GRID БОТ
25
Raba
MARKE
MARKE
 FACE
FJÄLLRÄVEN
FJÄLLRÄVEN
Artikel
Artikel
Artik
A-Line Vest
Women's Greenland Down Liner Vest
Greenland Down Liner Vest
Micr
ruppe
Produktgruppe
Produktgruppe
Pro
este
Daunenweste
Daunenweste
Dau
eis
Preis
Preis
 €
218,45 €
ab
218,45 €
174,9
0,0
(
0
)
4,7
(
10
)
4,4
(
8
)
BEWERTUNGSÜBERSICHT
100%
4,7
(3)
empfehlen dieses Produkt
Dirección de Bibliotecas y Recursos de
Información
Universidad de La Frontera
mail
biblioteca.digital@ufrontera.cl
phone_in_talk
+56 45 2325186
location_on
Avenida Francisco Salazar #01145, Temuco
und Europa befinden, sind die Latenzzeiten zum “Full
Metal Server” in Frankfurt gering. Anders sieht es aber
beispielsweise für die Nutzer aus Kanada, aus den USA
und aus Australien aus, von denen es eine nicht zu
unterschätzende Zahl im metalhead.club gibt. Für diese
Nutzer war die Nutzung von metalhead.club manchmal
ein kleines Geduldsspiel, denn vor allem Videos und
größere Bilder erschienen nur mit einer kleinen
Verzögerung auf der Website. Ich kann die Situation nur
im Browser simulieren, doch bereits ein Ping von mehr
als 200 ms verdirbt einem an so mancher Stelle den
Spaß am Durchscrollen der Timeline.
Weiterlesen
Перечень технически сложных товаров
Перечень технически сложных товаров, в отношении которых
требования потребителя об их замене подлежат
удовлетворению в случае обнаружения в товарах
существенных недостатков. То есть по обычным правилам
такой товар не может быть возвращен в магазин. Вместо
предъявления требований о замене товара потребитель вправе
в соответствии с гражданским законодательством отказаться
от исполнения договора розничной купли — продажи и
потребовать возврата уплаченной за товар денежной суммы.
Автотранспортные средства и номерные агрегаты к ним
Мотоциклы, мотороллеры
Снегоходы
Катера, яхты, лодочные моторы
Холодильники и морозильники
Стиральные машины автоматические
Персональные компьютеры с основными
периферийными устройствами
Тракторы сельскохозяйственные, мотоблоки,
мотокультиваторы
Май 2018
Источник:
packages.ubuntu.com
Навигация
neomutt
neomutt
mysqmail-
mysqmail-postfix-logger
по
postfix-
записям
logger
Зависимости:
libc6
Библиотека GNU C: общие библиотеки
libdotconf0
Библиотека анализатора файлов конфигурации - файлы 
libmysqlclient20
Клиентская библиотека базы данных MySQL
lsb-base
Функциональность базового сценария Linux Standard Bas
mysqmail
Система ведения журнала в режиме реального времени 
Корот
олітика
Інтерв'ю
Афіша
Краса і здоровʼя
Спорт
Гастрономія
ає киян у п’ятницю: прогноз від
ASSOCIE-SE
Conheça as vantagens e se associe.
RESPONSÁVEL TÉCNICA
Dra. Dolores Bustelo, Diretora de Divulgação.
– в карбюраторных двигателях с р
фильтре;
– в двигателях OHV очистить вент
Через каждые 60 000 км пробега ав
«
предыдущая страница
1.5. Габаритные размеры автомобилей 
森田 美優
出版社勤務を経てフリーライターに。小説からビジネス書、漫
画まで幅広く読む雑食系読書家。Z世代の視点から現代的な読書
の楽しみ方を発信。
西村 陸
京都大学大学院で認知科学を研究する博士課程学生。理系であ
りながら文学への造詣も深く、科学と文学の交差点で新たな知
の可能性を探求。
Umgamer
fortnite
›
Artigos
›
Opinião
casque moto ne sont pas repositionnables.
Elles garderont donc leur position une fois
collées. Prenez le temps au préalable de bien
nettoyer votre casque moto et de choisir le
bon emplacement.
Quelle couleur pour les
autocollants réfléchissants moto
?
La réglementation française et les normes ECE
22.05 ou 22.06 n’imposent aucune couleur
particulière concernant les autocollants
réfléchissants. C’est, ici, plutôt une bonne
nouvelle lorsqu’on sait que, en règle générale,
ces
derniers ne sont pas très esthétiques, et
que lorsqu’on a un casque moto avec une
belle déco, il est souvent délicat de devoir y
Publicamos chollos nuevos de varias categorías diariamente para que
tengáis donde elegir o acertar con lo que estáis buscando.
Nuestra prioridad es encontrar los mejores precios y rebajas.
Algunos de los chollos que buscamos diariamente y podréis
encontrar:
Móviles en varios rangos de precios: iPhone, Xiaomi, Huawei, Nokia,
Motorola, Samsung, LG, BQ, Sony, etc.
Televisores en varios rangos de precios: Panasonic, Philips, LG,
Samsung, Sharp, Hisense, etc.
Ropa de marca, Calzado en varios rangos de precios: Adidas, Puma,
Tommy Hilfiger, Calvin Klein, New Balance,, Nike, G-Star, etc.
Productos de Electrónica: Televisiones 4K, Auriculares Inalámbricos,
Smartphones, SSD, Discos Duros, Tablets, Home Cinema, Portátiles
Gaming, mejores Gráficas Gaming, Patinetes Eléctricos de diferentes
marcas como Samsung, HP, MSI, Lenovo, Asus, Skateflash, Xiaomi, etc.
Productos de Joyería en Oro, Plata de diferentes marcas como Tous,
□ □ □ □
> PROBLEM DESCRIPTION: Report every line containing the word "metalhead" from the listing above.

> RESPONSE:
unterschätzende Zahl im metalhead.club gibt. Für diese
Nutzer war die Nutzung von metalhead.club manchmal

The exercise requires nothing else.